Melanoma adalah kanker kulit paling ganas. Pada stadium awal, melanoma malignan bisa dioperasi, dan kesembuhannya cukup baik. “Namun pada stadium yang lebih lanjut di mana sudah terjadi penyebaran (metastasis), maka harus dilakukan terapi kombinasi,” ujar Dr. dr. Aida Sofiati Dachlan Hoemardani, Sp.KK(K) dalam diskusi Terapi Terbaru Melanoma yang diselenggarakan Merck Sharp Dohme (MSD) Indonesia di Jakarta (30/10/2017). Misalnya dengan kemoterapi, terapi target, atau imunoterapi. Untuk melanoma, imunoterapi berupa obat anti-PD1.
Di Indonesia kasus, kasus melanoma relatif jarang, tapi angka kematiannya tinggi karena kerap ditemukan pada stadium lanjut. Pada stadium 3 – 4, angka kesembuhan dan harapan hidup pasien rendah.
Sel kanker sangat pintar; bisa berkamuflase dan bersembunyi dari kejaran sistem imun. Saat sistem imun tubuh menyadari ada sel kanker, dilepaskanlah sel-sel imun untuk membasminya, antara lain sel T limfosit. Sel T memiliki reseptor PD-1 (programmed-death 1) yang ketika menempel pada sel kanker, akan mengaktifkan program pematian sel (apoptosis). Dengan kata lain, sel kanker diprogram untuk melakukan bunuh diri.
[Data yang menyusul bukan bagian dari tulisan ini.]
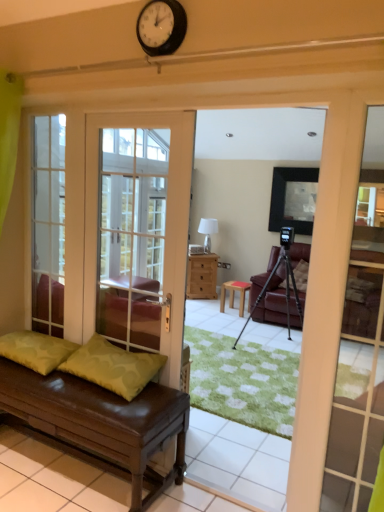 Question: Is clear glass door at left taller or shorter than white face clock at upper center?

Choices:
 (A) short
 (B) tall

Answer: (B)

Question: Do you think clear glass door at left is within white face clock at upper center, or outside of it?

Choices:
 (A) inside
 (B) outside

Answer: (B)

Question: Which object is positioned farthest from the green fabric pillow at lower left, positioned as the second pillow in left-to-right order?

Choices:
 (A) matte black frame at upper center
 (B) brown leather bench at lower left
 (C) green textured pillow at lower left, the first pillow positioned from the left
 (D) white face clock at upper center
 (E) clear glass door at left

Answer: (A)

Question: Which object is the farthest from the green fabric pillow at lower left, which ranks as the first pillow in right-to-left order?

Choices:
 (A) white glass door at left
 (B) matte black frame at upper center
 (C) leather couch at center
 (D) clear glass door at left
 (E) wooden stool at center

Answer: (B) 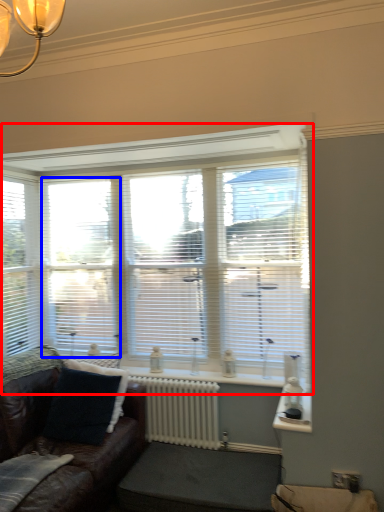 Question: Which point is further to the camera, window (highlighted by a red box) or blind (highlighted by a blue box)?

Choices:
 (A) window
 (B) blind

Answer: (B) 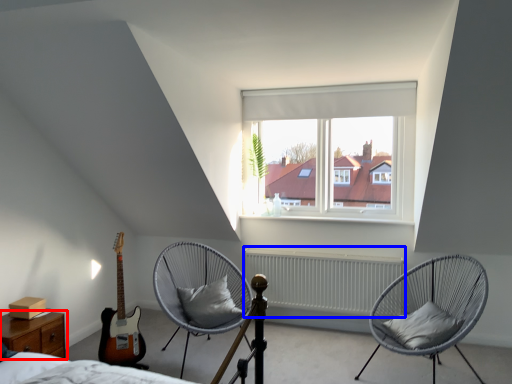 Question: Which object is closer to the camera taking this photo, nightstand (highlighted by a red box) or radiator (highlighted by a blue box)?

Choices:
 (A) nightstand
 (B) radiator

Answer: (A) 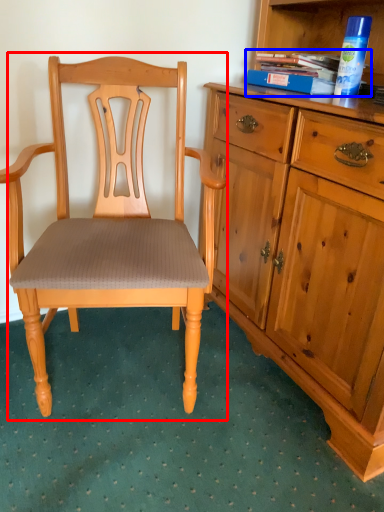 Question: Which point is further to the camera, chair (highlighted by a red box) or book (highlighted by a blue box)?

Choices:
 (A) chair
 (B) book

Answer: (B)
Namun beberapa jenis sel kanker termasuk melanoma, mengembangkan ligan PD-L1; begitu PD-1 milik sel T hendak menempel di permukaan sel kanker, PD-L1 bekerja. Ia berikatan dengan PD-1, sehingga terbentuklah interaksi di antara keduanya. Ini membuat PD-1 tidak bisa bekerja atau kembali inaktif; sel kanker pun selamat dari kejaran sel T.
Di sinilah obat anti PD-1 bekerja. “Dia menghambat ikatan antara sel kanker dengan limfosit sehingga limfosit bisa mengenali kanker; kamuflase kanker terbuka sehingga sel imun bisa menyerang,” terang dr. Suria Nataatmaja selaku Medical Director MSD Indonesia. Pasien yang diberi imunoterapi memiliki kesempatan hidup 4 kali lebih lama dibanding yang mendapat kemoterapi, dan rata-rata memiliki usia 9 bulan lebih lama (2 kali lebih panjang dibandingkan kemoterapi).
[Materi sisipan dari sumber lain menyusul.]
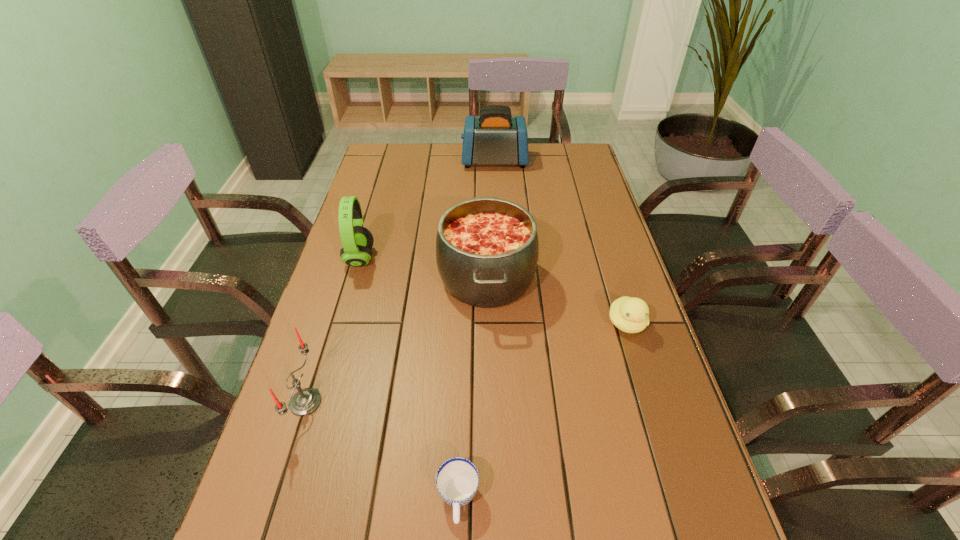 This screenshot has height=540, width=960. What are the coordinates of `toaster` in the screenshot? It's located at (495, 137).

Where is `headset`? This screenshot has height=540, width=960. headset is located at coordinates (357, 241).

You are a GUI agent. You are given a task and a screenshot of the screen. Output one action in this format:
    pyautogui.click(x=<x>, y=<y>)
    Task: Click on the casserole
    The width and height of the screenshot is (960, 540).
    Given the screenshot: What is the action you would take?
    pyautogui.click(x=487, y=249)

Find the location of a particular element. the second nearest object is located at coordinates (305, 401).

Locate an element on the screen. duckling is located at coordinates (630, 315).

The image size is (960, 540). Identify the location of the rightmost object. (630, 315).

Locate an element on the screen. The height and width of the screenshot is (540, 960). the nearest object is located at coordinates (457, 479).

Locate an element on the screen. The height and width of the screenshot is (540, 960). cup is located at coordinates (457, 479).

This screenshot has width=960, height=540. Find the location of `free region located on the front-facing side of the farthest object`. free region located on the front-facing side of the farthest object is located at coordinates (442, 161).

Where is `vacant space located on the front-facing side of the farthest object`? vacant space located on the front-facing side of the farthest object is located at coordinates (405, 161). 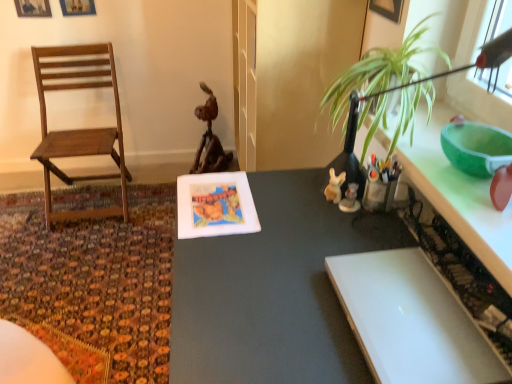 The height and width of the screenshot is (384, 512). Find the location of `free point in front of white matte rabbit at center-right, which ranks as the 2th toy in right-to-left order`. free point in front of white matte rabbit at center-right, which ranks as the 2th toy in right-to-left order is located at coordinates (336, 233). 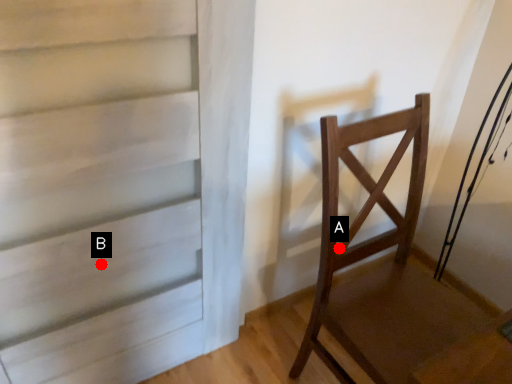 Question: Two points are circled on the image, labeled by A and B beside each circle. Which point appears closest to the camera in this image?

Choices:
 (A) A is closer
 (B) B is closer

Answer: (B)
Anti PD-1 juga bisa digunakan pada kanker paru jenis karsinoma bukan sel kecil (KPKBSK). Pada kanker paru, sebelumnya perlu dilakukan pemeriksaan biomarker dulu untuk melihat apakah sel kanker tersebut memiliki PD-L1 (baca juga: Pemeriksaan PD-L1 untuk Kanker Paru). Karena, tidak semua KPKBSK memiliki PD-L1; menurut studi “hanya” sekitar 30-40%.
Bagaimana dengan melanoma? “Pada melanoma tidak perlu dilakukan pemeriksaan biomarker dulu, karena menurut penelitian, hampir 100% melanoma memiliki PD-L1,” ucap Dr. dr. Aida. Obat anti PD-1 merupakan satu-satunya imunoterapi yang tersedia di Indonesia. Obat ini bisa diberikan pada melanoma stadium berapa saja. Pemberiannya dilakukan dengan infus tiap tiga minggu, “Selama tiga bulan atau empat kali pemberian. Setelah itu dievaluasi hasilnya.”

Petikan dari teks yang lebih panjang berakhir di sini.